Henry II. lands in Ireland, 1171

The last attack on Dublin was about September 1, 1171, and on October 16 the King sailed from Milford Haven with 400 ships, containing 4,000 men, of whom 400 or 500 were knights. He landed next day at Crook, on the right bank of the Suir, some miles below Waterford, which he entered on the 18th. The Wexford men saw that the game was up, and brought Fitz-Stephen to the King, expecting thanks for surrendering the man who had dared to make war without the royal licence. Henry spoke sharply to the prisoner, and ordered him to be kept safely in Reginald’s tower. Dermod MacCarthy, chief of Desmond and Cork, did homage at Waterford. Thence Henry went to Lismore, where he stayed two days. From Lismore he went to Cashel, where Donald O’Brien, chief of Thomond and Limerick, followed MacCarthy’s example. The minor chiefs of Munster also made their submission, the only one mentioned by Giraldus being O’Phelan, who ruled a great part of the county of Waterford. Dermod’s old antagonist, Donald of Ossory, also did homage. Henry placed governors both in Cork and Limerick, but it is not clear that he visited either of those cities.

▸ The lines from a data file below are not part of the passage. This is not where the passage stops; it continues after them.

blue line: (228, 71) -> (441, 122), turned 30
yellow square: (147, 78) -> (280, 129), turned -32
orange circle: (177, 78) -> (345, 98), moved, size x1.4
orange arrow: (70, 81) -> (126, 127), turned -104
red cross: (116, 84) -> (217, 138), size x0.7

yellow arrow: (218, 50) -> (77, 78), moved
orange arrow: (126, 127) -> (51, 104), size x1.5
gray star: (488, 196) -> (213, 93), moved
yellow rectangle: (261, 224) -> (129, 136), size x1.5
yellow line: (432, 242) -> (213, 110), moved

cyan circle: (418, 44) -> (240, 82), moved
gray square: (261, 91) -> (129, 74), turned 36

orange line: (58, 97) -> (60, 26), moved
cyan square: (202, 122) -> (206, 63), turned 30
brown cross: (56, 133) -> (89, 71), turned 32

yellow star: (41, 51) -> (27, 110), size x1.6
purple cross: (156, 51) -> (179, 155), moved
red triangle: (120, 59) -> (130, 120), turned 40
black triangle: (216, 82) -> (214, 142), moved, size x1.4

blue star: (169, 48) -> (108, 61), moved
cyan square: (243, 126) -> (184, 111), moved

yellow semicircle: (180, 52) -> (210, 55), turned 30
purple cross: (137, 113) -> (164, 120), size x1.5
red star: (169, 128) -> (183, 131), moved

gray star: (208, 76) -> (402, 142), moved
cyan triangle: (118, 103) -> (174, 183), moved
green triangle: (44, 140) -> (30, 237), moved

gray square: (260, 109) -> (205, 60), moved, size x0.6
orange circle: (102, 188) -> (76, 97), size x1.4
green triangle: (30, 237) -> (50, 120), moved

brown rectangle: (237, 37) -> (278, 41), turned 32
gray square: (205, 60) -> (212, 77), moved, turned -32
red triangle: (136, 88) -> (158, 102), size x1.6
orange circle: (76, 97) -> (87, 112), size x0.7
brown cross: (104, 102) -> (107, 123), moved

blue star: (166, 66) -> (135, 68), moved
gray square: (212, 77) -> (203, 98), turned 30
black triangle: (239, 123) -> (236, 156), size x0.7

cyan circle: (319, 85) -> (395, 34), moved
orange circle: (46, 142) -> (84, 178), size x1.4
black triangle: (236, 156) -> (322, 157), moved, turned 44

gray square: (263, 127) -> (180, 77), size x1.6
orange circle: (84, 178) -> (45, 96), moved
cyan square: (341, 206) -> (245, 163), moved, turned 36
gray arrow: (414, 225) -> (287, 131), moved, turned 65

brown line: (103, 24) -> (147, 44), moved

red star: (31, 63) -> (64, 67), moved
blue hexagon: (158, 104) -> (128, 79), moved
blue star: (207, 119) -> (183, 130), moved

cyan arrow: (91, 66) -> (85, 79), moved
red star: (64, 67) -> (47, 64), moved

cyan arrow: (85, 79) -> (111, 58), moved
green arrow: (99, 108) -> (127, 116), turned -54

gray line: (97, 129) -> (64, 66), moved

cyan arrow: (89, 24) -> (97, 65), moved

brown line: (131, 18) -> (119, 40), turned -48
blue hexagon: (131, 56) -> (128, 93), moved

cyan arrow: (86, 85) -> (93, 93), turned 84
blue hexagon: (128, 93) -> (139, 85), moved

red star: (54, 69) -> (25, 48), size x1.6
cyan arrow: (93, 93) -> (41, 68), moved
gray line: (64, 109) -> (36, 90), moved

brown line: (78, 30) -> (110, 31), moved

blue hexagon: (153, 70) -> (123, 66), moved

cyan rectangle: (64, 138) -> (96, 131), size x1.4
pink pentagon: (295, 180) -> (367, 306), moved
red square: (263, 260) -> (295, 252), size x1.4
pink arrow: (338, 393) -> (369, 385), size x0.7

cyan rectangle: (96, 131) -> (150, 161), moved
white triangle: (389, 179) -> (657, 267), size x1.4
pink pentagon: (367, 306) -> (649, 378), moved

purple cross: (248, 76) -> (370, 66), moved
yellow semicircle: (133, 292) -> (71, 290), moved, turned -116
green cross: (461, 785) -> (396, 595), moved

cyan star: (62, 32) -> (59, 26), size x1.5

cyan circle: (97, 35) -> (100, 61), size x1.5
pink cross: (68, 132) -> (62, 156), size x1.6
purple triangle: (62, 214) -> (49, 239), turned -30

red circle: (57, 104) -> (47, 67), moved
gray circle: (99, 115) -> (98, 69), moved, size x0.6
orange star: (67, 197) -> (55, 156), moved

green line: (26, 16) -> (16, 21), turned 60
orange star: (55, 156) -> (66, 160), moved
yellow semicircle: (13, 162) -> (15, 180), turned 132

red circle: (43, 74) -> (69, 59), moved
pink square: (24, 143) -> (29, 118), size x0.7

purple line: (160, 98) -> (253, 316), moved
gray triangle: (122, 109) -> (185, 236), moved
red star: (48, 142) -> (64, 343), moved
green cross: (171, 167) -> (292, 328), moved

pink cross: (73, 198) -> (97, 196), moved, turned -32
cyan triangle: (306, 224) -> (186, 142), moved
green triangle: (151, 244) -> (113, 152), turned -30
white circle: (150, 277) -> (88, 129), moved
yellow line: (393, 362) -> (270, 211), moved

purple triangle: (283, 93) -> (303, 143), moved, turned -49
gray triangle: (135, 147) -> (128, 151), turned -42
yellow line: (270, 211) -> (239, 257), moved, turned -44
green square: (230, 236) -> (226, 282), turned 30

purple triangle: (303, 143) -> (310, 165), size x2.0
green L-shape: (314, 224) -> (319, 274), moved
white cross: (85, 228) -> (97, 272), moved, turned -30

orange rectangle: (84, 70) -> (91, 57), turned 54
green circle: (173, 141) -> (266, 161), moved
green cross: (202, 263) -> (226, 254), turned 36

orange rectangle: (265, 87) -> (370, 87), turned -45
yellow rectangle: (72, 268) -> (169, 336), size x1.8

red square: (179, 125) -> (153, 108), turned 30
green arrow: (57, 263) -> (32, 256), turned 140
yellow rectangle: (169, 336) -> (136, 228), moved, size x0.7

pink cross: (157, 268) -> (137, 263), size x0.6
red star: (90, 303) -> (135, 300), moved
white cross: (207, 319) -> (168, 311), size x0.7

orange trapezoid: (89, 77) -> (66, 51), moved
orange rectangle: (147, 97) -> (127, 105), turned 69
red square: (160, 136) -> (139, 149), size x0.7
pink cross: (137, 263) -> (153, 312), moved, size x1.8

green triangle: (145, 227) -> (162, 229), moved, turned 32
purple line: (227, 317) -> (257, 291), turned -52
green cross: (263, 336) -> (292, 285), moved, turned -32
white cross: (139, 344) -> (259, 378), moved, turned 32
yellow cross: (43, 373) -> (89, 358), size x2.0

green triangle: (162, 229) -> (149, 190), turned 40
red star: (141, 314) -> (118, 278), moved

He then returned along the Suir to Waterford, where he took Fitz-Stephen into favour, and restored Wexford to him. During this progress the King selected three sites for fortresses, which were afterwards built by his son John – Lismore on the Blackwater, and Ardfinnan and Tibraghny on the Suir. The first and last were intended to command the upper tidal waters of the Blackwater and Suir; Ardfinnan secured a passage from the southern sea-board into Central Ireland, and Cromwell recognised its importance nearly five hundred years afterwards.

Henry II. winters at Dublin

Leaving a governor in Waterford, Henry then led the bulk of his army to Dublin, where he received the submissions of O’Rourke and of the chiefs of Leinster and Uriel. Hugo de Lacy and William Fitz-Adelm were sent to meet Roderic at the Shannon, and the monarch of Ireland acknowledged himself a tributary and vassal of the King of England. Ulster still held out; for the submission of the nominal head king can in no way be held to bind the chiefs, much less the people, of his own province, and certainly not those of all Ireland. Giraldus does not venture to advance any such theory, and yet Hooker, who translated his work in Elizabeth’s time, coolly interpolates the statement that ‘by him and his submission all the residue of the whole land became the King’s subjects, and submitted themselves.’ The synod which met at Cashel under the legate’s presidency did what was possible for the Church to do in strengthening Henry’s pretensions. The King held a court at Dublin during the winter of 1171 and 1172. His temporary palace, erected outside the walls on the ground now occupied by the southern side of Dame Street, was built of polished wicker-work, after the manner of the country. Here he kept Christmas in state, and invited the Irish chiefs to share his feast. They admired the King’s grandeur, and were by him persuaded to eat crane’s flesh, which the Normans thought a delicacy, but which the Irish had hitherto loathed. The winter was so stormy that there was scarcely any communication with England, and Henry’s pleasure in his new acquisition must have been darkened by the sense of impending retribution for the recent murder of Becket.